In data mining, data can be usually represented in different forms such as records of a matrix, graphs or ordered data. While we find in research different papers addressing methods or solutions for these different representations, there is no clear description of the advantages of every representation compared to the other (i.e when different representations can be applied to solve the problem, under which conditions, a particular representation would have an advantage?).
Here, I am interested in knowing what is, in particular, the advantage of the graph representation over the data matrix representation and vice versa. I realize that different problems would have an intuitive representation as one of the two ways. For example, a social network, is intuitively, represented as a graph while patients records, is intuitively, represented as a data matrix. However, I want to know how these representation compare when there is a prediction task and both representation can be used to solve the task.
An example that may illustrate my interest is chemical-protein interaction network. In this network, chemicals that may have an effect on a specific protein target, will have an active relationship. This active relationship can be represented either as an edge of weight 1 between a chemical and a protein in a graph or as a positive label for a set of features describing the compound in a record. Another example would be the author-paper network. To predict the author of the paper, we may extract features from the papers and build our data matrix. Another way, would be building a graph in which a new paper is linked with the most similar paper and then, we try to predict who may be the authors based on traversing the graph.
One answer I would have once thinking about these two representations is the different levels of describing the data.
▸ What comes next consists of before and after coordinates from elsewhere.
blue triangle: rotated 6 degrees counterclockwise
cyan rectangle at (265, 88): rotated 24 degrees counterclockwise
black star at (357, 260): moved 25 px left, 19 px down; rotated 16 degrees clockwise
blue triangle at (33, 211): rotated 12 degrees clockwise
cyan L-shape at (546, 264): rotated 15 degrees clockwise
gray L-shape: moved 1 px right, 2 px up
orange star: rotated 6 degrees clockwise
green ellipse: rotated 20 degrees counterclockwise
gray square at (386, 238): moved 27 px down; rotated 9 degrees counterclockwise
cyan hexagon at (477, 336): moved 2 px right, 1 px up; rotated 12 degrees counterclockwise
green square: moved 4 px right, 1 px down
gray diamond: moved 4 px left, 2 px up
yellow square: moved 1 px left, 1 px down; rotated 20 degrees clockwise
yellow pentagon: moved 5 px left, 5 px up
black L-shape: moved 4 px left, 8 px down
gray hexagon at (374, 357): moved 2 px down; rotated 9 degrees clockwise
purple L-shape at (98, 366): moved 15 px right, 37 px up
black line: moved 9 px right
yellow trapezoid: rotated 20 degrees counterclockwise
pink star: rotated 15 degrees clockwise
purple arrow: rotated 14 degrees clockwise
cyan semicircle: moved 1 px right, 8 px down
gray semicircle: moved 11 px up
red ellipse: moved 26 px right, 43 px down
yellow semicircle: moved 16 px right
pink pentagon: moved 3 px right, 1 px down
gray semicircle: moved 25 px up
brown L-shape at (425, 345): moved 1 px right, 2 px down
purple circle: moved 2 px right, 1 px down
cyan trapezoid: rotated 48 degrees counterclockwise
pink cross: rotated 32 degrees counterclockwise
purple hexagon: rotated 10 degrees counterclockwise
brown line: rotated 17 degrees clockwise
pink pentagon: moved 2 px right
In a data matrix, there is the advantage of having many variables describing a given case or sample. In graphs, on the other hand, it is only one variable representing the similarity between the samples. Nevertheless, a graph topology may highlight important nodes in the network. What else ?
In summary, I am interested to know the expert advise on when to use a graph representation or a data matrix representation and why? If you are someone who likes graphs and prefer mining them, tell me why?